**Problem statement**
Would you please transcribe, exactly as written, the lines of the entries below starting at the one that holds "19 (893, 1196)" and ending at the one that holds "факты (75, 1091)", both included?

**Data listing**
##############################
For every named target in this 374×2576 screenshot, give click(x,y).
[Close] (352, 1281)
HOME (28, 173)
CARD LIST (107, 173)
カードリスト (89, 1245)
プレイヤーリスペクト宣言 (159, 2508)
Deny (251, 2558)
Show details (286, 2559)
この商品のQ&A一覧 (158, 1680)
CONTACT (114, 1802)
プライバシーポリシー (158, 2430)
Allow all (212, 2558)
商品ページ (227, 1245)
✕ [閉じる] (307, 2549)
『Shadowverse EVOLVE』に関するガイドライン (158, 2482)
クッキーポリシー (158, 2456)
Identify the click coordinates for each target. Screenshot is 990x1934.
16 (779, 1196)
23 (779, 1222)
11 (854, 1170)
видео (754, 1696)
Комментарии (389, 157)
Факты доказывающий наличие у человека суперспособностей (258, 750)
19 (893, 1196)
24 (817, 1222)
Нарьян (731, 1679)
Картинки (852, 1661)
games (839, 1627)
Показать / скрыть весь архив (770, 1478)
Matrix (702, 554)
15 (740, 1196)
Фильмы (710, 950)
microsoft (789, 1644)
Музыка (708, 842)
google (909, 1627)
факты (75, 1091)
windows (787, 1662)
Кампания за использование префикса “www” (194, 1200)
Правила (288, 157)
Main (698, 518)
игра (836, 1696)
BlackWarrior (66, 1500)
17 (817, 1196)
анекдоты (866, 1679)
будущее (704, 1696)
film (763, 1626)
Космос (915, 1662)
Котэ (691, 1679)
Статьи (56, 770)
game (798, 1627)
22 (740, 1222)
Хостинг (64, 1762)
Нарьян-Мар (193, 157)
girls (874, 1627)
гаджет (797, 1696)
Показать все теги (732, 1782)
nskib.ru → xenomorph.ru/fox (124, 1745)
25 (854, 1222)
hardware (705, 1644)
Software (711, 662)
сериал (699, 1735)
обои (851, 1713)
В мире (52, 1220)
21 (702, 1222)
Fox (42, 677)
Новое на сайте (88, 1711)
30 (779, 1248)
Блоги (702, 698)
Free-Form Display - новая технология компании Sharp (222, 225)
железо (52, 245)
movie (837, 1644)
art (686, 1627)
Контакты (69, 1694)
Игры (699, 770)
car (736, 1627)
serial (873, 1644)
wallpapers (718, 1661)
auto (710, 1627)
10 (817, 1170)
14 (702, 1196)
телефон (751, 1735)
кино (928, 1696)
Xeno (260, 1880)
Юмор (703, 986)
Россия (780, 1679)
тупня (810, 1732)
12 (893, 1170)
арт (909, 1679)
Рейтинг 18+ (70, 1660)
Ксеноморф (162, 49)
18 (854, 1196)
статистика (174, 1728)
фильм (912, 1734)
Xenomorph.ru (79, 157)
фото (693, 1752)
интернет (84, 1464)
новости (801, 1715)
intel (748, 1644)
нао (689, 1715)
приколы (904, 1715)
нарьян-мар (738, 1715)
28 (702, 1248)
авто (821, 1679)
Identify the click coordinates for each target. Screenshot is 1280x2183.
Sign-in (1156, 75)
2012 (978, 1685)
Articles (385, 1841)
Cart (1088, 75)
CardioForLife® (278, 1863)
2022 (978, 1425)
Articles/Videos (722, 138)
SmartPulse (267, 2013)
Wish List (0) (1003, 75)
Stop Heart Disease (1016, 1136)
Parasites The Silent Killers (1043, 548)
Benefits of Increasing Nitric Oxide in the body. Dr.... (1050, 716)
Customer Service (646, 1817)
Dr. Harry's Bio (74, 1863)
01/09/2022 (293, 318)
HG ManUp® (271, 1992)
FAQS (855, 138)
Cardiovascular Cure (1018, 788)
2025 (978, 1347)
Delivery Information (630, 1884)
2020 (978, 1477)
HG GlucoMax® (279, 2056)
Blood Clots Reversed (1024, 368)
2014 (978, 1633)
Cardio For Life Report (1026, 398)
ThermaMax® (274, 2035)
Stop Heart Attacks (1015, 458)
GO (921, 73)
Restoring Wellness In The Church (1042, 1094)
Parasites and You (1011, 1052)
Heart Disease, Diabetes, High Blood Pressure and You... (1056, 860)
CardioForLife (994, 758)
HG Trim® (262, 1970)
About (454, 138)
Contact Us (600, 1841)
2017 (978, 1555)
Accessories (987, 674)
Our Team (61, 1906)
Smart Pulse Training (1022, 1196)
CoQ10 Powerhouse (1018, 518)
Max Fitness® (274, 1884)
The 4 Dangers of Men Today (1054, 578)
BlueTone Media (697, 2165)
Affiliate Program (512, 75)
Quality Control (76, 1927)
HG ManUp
##############################
**Response box**
19 (893, 1196)
24 (817, 1222)
Нарьян (731, 1679)
Картинки (852, 1661)
games (839, 1627)
Показать / скрыть весь архив (770, 1478)
Matrix (702, 554)
15 (740, 1196)
Фильмы (710, 950)
microsoft (789, 1644)
Музыка (708, 842)
google (909, 1627)
факты (75, 1091)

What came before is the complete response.